Records contained in a dataset
══════════

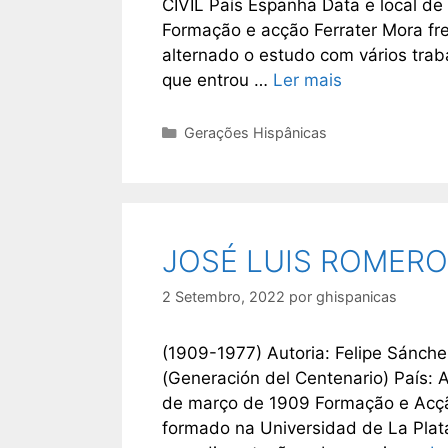
CIVIL País Espanha Data e local d
Formação e acção Ferrater Mora fre
alternado o estudo com vários trab
que entrou …
Ler mais
Categorias
Gerações Hispânicas
JOSÉ LUIS ROMERO
2 Setembro, 2022
por
ghispanicas
(1909-1977) Autoria: Felipe Sánch
(Generación del Centenario) País: 
de março de 1909 Formação e Acção
formado na Universidad de La Pla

══════════

What you are asked to do » Could you output all of the entries above exactly? Leave the pictures out.

Response for this exercise »
CIVIL País Espanha Data e local d
Formação e acção Ferrater Mora fre
alternado o estudo com vários trab
que entrou …
Ler mais
Categorias
Gerações Hispânicas
JOSÉ LUIS ROMERO
2 Setembro, 2022
por
ghispanicas
(1909-1977) Autoria: Felipe Sánch
(Generación del Centenario) País: 
de março de 1909 Formação e Acção
formado na Universidad de La Pla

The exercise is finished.